• WHAT IS EXPECTED: Search the entries for lines that contain the word "chevron", and report each one found.

• PROVIDED INFORMATION:
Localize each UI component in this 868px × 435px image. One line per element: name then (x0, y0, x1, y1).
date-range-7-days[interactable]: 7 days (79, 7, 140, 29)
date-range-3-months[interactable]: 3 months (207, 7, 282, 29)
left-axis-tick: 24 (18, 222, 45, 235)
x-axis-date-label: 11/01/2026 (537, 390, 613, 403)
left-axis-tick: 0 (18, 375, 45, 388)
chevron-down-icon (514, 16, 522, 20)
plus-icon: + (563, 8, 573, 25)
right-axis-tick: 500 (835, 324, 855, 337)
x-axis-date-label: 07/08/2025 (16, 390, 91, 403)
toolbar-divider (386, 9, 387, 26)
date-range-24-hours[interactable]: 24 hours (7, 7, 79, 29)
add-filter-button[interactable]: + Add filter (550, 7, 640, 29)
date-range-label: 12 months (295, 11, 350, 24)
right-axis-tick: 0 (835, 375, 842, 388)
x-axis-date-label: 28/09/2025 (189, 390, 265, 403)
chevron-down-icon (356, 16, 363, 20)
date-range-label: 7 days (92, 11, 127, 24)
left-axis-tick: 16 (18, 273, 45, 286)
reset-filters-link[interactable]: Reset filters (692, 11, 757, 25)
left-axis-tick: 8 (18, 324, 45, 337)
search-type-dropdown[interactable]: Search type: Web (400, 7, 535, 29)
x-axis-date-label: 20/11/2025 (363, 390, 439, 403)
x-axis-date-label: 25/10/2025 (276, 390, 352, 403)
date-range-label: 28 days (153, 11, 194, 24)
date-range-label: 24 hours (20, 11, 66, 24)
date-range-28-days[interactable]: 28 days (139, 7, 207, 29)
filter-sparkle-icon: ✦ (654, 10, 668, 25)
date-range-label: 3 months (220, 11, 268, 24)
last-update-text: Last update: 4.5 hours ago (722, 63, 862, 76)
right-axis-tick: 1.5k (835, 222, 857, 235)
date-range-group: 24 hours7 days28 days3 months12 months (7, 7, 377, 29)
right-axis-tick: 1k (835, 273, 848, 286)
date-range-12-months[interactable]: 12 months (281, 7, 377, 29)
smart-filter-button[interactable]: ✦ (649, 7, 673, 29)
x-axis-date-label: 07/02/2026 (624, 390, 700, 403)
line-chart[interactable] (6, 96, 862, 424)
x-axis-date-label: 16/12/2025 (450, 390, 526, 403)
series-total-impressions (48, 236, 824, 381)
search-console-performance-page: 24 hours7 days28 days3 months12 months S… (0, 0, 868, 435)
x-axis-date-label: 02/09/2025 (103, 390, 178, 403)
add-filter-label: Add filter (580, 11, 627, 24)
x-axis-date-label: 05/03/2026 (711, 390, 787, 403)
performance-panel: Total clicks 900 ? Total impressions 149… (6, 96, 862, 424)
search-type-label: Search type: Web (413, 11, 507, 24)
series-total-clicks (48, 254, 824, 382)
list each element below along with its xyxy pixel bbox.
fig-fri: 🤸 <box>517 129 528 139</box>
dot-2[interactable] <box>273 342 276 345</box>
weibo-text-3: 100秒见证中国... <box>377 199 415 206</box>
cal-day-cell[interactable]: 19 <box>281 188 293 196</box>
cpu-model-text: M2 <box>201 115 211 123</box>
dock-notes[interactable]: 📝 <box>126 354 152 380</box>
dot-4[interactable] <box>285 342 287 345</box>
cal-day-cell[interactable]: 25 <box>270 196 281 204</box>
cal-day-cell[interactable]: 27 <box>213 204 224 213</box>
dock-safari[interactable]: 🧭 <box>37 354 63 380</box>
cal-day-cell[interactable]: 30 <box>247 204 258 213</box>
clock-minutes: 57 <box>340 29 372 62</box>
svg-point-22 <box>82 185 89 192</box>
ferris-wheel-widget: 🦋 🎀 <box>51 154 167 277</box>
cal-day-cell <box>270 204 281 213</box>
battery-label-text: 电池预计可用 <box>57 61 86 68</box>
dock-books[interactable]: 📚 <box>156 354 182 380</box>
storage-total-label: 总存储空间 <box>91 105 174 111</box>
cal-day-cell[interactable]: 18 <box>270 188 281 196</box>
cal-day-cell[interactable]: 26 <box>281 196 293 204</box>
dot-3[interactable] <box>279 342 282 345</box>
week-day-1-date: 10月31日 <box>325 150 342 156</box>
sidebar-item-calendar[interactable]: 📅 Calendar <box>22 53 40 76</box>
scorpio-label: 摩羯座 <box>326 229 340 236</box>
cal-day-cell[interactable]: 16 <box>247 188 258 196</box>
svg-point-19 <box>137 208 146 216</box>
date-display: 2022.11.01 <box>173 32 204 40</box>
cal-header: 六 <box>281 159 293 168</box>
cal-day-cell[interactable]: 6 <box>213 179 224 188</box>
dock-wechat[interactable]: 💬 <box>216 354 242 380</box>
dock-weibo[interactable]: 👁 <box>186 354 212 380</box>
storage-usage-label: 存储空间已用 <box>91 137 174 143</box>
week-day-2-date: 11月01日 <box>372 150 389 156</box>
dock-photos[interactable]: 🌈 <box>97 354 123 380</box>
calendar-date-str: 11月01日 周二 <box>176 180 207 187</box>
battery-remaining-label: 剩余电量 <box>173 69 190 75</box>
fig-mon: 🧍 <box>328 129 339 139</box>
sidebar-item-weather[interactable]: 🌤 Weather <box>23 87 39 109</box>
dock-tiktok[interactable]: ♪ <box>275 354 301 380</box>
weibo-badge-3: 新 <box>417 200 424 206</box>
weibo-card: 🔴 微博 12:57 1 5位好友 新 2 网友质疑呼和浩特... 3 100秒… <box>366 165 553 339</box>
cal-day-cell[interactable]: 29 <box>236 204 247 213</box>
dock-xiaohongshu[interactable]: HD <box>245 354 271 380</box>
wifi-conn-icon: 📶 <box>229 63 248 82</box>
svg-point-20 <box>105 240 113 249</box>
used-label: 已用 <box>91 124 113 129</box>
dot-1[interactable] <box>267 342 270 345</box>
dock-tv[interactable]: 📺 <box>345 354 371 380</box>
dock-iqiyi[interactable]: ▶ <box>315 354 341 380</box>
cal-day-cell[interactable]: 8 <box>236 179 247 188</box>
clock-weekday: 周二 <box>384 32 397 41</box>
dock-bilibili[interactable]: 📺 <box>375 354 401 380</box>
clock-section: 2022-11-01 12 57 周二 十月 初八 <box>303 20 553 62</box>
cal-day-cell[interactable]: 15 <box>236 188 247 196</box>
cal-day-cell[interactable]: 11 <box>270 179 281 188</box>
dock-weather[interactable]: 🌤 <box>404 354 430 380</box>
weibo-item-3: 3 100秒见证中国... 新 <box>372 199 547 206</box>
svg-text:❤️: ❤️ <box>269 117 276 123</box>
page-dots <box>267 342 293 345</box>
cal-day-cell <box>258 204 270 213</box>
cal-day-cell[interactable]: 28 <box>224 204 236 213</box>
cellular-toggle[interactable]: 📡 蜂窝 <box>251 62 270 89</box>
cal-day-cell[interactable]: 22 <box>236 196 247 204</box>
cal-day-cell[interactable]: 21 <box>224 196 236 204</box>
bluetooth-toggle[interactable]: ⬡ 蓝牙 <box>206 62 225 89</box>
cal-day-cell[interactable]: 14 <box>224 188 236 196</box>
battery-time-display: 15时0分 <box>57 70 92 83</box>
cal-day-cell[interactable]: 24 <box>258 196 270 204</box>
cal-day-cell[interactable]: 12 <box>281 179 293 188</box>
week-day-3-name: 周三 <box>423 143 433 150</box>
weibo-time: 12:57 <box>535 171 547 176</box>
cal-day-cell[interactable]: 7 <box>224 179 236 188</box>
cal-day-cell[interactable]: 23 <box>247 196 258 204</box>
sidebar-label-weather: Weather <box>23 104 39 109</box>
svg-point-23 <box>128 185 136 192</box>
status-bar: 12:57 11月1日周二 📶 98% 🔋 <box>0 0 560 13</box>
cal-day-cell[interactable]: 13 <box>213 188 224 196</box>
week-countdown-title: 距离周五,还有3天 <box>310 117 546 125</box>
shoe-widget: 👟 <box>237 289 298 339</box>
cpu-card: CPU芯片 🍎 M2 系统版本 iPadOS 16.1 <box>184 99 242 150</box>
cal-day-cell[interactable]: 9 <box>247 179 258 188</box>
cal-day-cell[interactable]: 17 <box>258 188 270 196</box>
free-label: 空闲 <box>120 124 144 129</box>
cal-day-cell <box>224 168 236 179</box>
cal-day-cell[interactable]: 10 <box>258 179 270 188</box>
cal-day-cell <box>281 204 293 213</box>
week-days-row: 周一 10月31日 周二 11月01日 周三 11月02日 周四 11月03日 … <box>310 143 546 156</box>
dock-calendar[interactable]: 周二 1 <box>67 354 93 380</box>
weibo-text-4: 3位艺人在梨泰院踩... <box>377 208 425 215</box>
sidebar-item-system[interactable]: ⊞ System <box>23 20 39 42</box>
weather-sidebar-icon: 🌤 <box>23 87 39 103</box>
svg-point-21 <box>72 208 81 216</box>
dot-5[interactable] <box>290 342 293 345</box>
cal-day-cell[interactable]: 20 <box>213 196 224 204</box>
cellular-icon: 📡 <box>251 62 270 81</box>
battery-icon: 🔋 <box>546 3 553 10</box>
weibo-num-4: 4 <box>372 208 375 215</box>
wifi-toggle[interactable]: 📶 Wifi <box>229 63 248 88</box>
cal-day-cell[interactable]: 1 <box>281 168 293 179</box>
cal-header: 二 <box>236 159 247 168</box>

• OUTPUT FOR THIS TASK:
chevron-down-icon (514, 16, 522, 20)
chevron-down-icon (356, 16, 363, 20)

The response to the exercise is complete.